*** Opening DATA SHOWN ***

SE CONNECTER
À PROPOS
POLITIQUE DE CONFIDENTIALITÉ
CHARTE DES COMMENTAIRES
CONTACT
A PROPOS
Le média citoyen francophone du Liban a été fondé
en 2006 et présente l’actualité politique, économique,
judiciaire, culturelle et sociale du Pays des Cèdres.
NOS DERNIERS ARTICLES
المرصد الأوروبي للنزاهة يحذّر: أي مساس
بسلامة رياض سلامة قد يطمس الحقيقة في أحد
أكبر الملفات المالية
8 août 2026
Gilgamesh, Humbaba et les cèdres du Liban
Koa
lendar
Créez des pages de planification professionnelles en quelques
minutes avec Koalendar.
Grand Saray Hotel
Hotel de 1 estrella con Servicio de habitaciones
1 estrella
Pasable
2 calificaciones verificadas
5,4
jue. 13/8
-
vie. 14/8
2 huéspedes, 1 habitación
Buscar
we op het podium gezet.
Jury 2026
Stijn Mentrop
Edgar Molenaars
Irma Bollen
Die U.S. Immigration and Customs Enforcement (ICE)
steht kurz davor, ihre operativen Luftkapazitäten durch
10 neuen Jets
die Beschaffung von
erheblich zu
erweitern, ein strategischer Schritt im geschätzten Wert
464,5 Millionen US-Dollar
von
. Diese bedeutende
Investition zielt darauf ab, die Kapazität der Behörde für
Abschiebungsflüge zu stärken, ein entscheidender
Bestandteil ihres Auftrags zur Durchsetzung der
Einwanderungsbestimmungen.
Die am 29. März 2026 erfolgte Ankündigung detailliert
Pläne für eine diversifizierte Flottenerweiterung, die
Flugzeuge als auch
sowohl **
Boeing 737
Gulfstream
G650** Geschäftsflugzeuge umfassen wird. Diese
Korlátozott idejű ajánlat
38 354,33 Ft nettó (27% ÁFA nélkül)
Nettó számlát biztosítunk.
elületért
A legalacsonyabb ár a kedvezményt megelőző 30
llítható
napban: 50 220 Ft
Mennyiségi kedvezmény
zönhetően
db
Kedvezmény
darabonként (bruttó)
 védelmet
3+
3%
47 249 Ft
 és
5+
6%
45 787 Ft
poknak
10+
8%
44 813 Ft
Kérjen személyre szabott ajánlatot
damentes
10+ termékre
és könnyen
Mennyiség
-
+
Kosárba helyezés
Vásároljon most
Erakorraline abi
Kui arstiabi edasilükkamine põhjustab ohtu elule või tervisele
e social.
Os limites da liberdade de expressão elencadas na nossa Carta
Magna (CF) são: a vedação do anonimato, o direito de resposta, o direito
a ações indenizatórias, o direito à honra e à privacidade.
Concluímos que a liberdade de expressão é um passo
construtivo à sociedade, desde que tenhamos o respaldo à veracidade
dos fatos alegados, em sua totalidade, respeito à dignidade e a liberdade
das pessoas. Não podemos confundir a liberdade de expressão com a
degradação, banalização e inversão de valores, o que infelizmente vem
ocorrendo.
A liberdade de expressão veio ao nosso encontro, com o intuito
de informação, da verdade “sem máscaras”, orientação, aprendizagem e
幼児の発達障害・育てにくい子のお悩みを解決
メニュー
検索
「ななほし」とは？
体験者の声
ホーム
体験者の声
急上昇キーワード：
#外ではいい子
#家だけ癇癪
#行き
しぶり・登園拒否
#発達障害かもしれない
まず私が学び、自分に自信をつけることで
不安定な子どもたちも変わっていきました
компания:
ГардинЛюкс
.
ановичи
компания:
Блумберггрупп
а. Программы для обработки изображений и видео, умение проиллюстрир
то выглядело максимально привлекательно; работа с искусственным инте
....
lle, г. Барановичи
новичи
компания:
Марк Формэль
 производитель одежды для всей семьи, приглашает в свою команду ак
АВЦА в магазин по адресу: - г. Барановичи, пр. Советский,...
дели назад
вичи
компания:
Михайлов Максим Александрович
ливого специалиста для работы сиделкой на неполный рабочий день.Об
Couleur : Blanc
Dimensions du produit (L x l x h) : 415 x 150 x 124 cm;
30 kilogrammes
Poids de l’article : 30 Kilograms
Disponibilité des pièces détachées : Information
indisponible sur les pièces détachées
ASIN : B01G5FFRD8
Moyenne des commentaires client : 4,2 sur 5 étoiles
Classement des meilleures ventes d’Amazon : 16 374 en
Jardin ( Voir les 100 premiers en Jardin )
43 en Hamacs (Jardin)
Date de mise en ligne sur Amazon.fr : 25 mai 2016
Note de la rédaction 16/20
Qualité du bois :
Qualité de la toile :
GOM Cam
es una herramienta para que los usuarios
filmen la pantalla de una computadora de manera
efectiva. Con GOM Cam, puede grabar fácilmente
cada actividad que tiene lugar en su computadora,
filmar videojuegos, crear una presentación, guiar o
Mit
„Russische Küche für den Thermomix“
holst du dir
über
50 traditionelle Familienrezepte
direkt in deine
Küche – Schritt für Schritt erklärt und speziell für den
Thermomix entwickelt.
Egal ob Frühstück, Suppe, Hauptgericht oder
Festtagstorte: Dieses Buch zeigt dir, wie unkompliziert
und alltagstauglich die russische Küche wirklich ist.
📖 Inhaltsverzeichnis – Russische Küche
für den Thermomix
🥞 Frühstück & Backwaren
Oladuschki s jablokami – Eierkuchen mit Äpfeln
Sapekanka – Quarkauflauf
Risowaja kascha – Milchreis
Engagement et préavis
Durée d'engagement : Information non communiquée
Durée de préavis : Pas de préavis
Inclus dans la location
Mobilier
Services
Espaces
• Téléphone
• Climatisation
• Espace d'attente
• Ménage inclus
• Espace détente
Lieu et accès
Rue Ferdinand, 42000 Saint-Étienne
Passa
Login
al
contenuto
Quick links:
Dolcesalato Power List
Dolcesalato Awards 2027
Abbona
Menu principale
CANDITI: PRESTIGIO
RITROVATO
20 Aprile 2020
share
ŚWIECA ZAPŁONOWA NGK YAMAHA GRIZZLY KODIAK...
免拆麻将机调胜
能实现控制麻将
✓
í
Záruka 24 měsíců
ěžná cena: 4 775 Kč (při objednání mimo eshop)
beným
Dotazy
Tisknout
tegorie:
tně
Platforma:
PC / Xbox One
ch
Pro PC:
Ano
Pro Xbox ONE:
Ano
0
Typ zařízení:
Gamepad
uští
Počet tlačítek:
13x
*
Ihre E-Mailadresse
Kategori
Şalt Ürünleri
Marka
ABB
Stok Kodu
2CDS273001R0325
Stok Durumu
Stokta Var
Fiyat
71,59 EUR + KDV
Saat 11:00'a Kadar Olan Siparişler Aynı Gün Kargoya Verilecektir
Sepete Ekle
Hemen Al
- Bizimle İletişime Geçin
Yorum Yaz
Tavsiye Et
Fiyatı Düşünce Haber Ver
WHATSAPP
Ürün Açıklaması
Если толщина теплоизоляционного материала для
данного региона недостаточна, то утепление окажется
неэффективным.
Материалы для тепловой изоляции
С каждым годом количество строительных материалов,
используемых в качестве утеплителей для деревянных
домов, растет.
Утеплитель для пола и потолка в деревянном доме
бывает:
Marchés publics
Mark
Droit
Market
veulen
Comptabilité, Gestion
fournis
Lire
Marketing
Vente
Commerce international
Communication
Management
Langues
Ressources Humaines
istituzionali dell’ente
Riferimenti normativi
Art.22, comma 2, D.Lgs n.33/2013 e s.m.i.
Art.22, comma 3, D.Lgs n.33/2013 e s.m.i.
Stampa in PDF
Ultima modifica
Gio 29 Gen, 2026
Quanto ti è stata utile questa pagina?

*** Closing DATA SHOWN ***

* **PROBLEM DESCRIPTION**
In the listing above, locate the line containing "dos fatos alegados, em" and the line containing "Egal ob Frühstück, Suppe, Hauptgericht oder". Extract those two lines and every line between them, exactly as written, and only those.

* **SOLVED EXERCISE**
dos fatos alegados, em sua totalidade, respeito à dignidade e a liberdade
das pessoas. Não podemos confundir a liberdade de expressão com a
degradação, banalização e inversão de valores, o que infelizmente vem
ocorrendo.
A liberdade de expressão veio ao nosso encontro, com o intuito
de informação, da verdade “sem máscaras”, orientação, aprendizagem e
幼児の発達障害・育てにくい子のお悩みを解決
メニュー
検索
「ななほし」とは？
体験者の声
ホーム
体験者の声
急上昇キーワード：
#外ではいい子
#家だけ癇癪
#行き
しぶり・登園拒否
#発達障害かもしれない
まず私が学び、自分に自信をつけることで
不安定な子どもたちも変わっていきました
компания:
ГардинЛюкс
.
ановичи
компания:
Блумберггрупп
а. Программы для обработки изображений и видео, умение проиллюстрир
то выглядело максимально привлекательно; работа с искусственным инте
....
lle, г. Барановичи
новичи
компания:
Марк Формэль
 производитель одежды для всей семьи, приглашает в свою команду ак
АВЦА в магазин по адресу: - г. Барановичи, пр. Советский,...
дели назад
вичи
компания:
Михайлов Максим Александрович
ливого специалиста для работы сиделкой на неполный рабочий день.Об
Couleur : Blanc
Dimensions du produit (L x l x h) : 415 x 150 x 124 cm;
30 kilogrammes
Poids de l’article : 30 Kilograms
Disponibilité des pièces détachées : Information
indisponible sur les pièces détachées
ASIN : B01G5FFRD8
Moyenne des commentaires client : 4,2 sur 5 étoiles
Classement des meilleures ventes d’Amazon : 16 374 en
Jardin ( Voir les 100 premiers en Jardin )
43 en Hamacs (Jardin)
Date de mise en ligne sur Amazon.fr : 25 mai 2016
Note de la rédaction 16/20
Qualité du bois :
Qualité de la toile :
GOM Cam
es una herramienta para que los usuarios
filmen la pantalla de una computadora de manera
efectiva. Con GOM Cam, puede grabar fácilmente
cada actividad que tiene lugar en su computadora,
filmar videojuegos, crear una presentación, guiar o
Mit
„Russische Küche für den Thermomix“
holst du dir
über
50 traditionelle Familienrezepte
direkt in deine
Küche – Schritt für Schritt erklärt und speziell für den
Thermomix entwickelt.
Egal ob Frühstück, Suppe, Hauptgericht oder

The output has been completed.